3) Ultimately, the amount of tax that was corrected before 2005 and the amount of tax that was paid in 2007 cannot be the preserved claim against the instant claim for the revocation of the fraudulent act, and only the amount of tax that was corrected in 2006 becomes the preserved claim of the instant claim.
B. Whether a fraudulent act was committed
In order to preserve the corrected tax amount in 2006, the obligee's right of revocation is required to establish the obligor's right of revocation. It is examined as to whether the obligor's intent was expressed to the Kim ○, at the time of the instant sales contract.
1) Facts of recognition
The following facts are not disputed between the parties, or may be acknowledged by taking into account the whole purport of the pleadings in the descriptions of Gap evidence 7, Gap evidence 8-1 through 15, Eul evidence 9-1, 2, Eul evidence 1, 2, 4, Eul evidence 3-1 through 15, Eul evidence 5-1 through 6, Eul evidence 6-1, and Eul evidence 6-2:
A) On May 11, 2007, the head of the ○○ Tax Office issued a secondary tax payment notice with respect to the amount of tax paid in 2006 to Kim ○○○, Kim Jong-dong, Seoul, the domicile of Kim ○○○, and the written notice was issued by the ○○○○○, which was the domicile of Kim ○○, (The written evidence No. 17-1 and No. 2, the details of the post office registration mail). According to each of the above written evidence No. 17-1 and No. 2, it can be recognized that the written notice was delivered to the post office on May 11, 2007. In full view of the Plaintiff’s electronic data No. 6-1,6,7, and No. 17-1, the specifications of the post office registration, the Plaintiff’s electronic data, and if the written notice was received from the above post office on the same date as the registered mail office’s receipt of the written notice, it can be seen that the above written notice was delivered to the above ○○.

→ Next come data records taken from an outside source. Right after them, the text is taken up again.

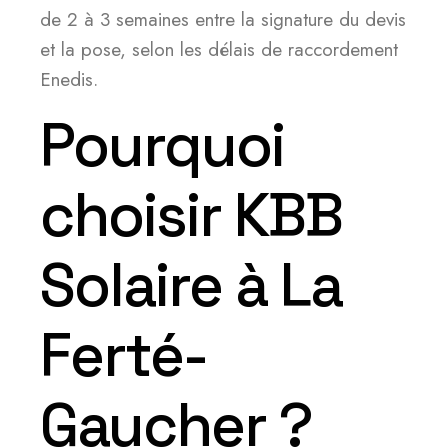
de 2 à 3 semaines entre la signature du devis
et la pose, selon les délais de raccordement
Enedis.
Pourquoi
choisir KBB
Solaire à La
Ferté-
Gaucher ?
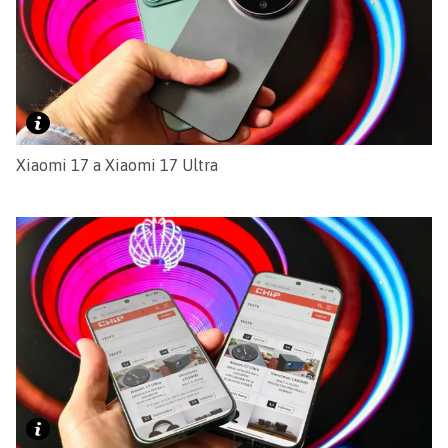
Xiaomi 17 a Xiaomi 17 Ultra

B) The Kim Jong-soo operated the farming industry, separate from the non-party company, the company was also subject to a tax investigation, and accordingly, the company was subject to the comprehensive income tax from 2001 to 2005. To pay this, the Kim Jong-tae sold the real estate, including the instant real estate, and paid the comprehensive income tax at its sales price.
2) Determination
그러나 서○심이 이○순을 대신하여 납부통지서를 송달받을 권한이 있는 자라고 인정할 증거가 없는바, 납부통지서가 김○순에게 적법하게 송달되었다고 보기는 어렵고, 그렇다면, 김○순이 제2차 납세의무의 존재를 알면서 이 ㅏ건 매매계약을 체결하였다고 단정할 수는 없다. 거기에다 이 사건 부동산을 포함한 김○순 소유 부동산의 위와 같은 처분 경위를 더하여 보면 김○순이 원고를 해할 의사로 이 사건 매매계약을 체결하였다고 볼 수는 없다.
Conclusion
Therefore, the plaintiff's claim of this case is dismissed as it is without merit. It is so decided as per Disposition.